O utilitário guia Trains at a Glance dedicado aos caminhos-de-ferro indianos tem umas simpáticas 270 páginas. Inclui um mapa que assinala as linhas ferroviárias, coloridas por grau de importância. Nesta síntese esquemática que cabe numa folha, parece fácil deambular pelo sub-continente atrelados a locomotivas. Mas quando queremos marcar o percurso, surgem as tabelas e sub-tabelas, os horários, os transbordos, os dias de funcionamento, o tipo de classe... Números e letras baralham-se em cálculos exigentes até encontrar o melhor trajecto. Comprar um bilhete de comboio revela-se uma diligência quase tão grande como a própria viagem numa carruagem indiana.

segunda-feira, 18 de maio de 2009

NOBREZA POPULAR




Udaipur é terra de marajá. Acabado o tempo em que se acumulavam riquezas múltiplas e poder político ao estatuto social herdado, abriram-se as portas dos palácios aos turistas pagantes. As famílias indianas fazem da ocasião uma festa. No interior fotografam, riem, percorrem como formigas apressadas os quartos e salões que ostentam magnificência com impudor. Nos jardins exteriores, comem, descansam, conversam. Sentamo-nos na relva com sensação de dever cumprido. Olhamos para um nicho com deuses indianos e pensamos sobre se devemos rezar ou não. É que a seguir vem Agra.
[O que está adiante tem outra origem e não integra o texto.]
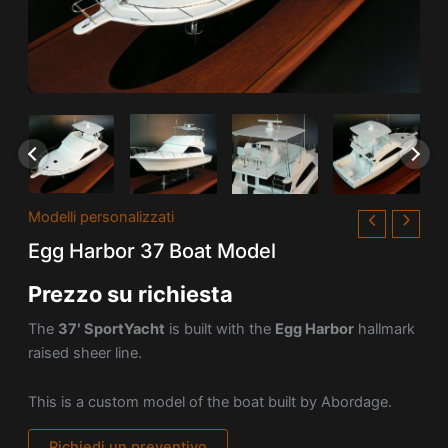
Modelli personalizzati
Egg Harbor 37 Boat Model
Prezzo su richiesta
The
37′ SportYacht
is built with the
Egg Harbor
hallmark
raised sheer line.
This is a custom model of the boat built by Abordage.
Richiedi un preventivo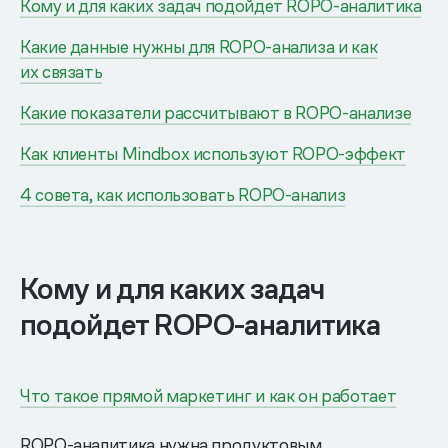
Кому и для каких задач подойдет ROPO-аналитика
Какие данные нужны для ROPO-анализа и как
их связать
Какие показатели рассчитывают в ROPO-анализе
Как клиенты Mindbox используют ROPO-эффект
4 совета, как использовать ROPO-анализ
Кому и для каких задач
подойдет ROPO-аналитика
Что такое прямой маркетинг и как он работает
ROPO-аналитика нужна продуктовым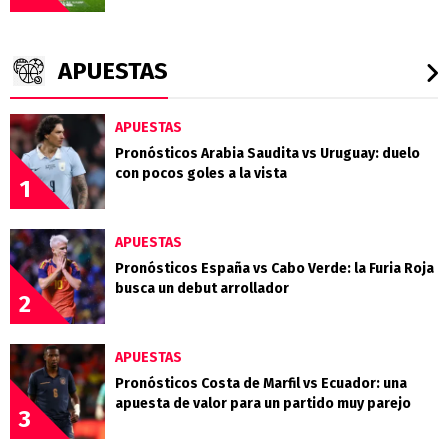
APUESTAS
APUESTAS
Pronósticos Arabia Saudita vs Uruguay: duelo
con pocos goles a la vista
1
APUESTAS
Pronósticos España vs Cabo Verde: la Furia Roja
busca un debut arrollador
2
APUESTAS
Pronósticos Costa de Marfil vs Ecuador: una
apuesta de valor para un partido muy parejo
3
domingo, 17 de maio de 2009

ATESTAR O ESTÔMAGO




Aproveitamos Udaipur para comer bem, num conjunto de refeições acompanhadas de horizontes visuais que repousam a mente. Sentimo-nos turistas de corpo e alma, longe dos bairros de lata (com plástico no lugar da lata), dos esgotos a céu aberto e do lixo amontoado que vislumbrámos a partir do comboio à saída de Mumbai. Nestes refúgios ocidentalizados não encontramos a sujidade e o desconforto das ruas empoeiradas da cidade. Assentamos o corpo em almofadas fofas. Numa noite rumamos num barco privativo ao luxuoso Lake Palace, edificado no meio do lago. Espera-nos um jantar buffet por um preço obsceno para a Índia (60 euros/2 pessoas). Atestamos os nossos estômagos privilegiados, resistindo à tentação de nos sentirmos mal com o manjar. A congestão ocorre durante o pitoresco espectáculo de danças tradicionais. Ao nosso redor, proeminentes panças com copos de whiskie na mão espojam-se em cadeirões de verga. Emparedados entre dois mundos opostos – o da extrema riqueza e da extrema pobreza - sem pertencer a nenhum deles, regressamos reconfortados ao nosso quarto onde pendurámos um cordão de rede de pescador a fazer de estendal da roupa.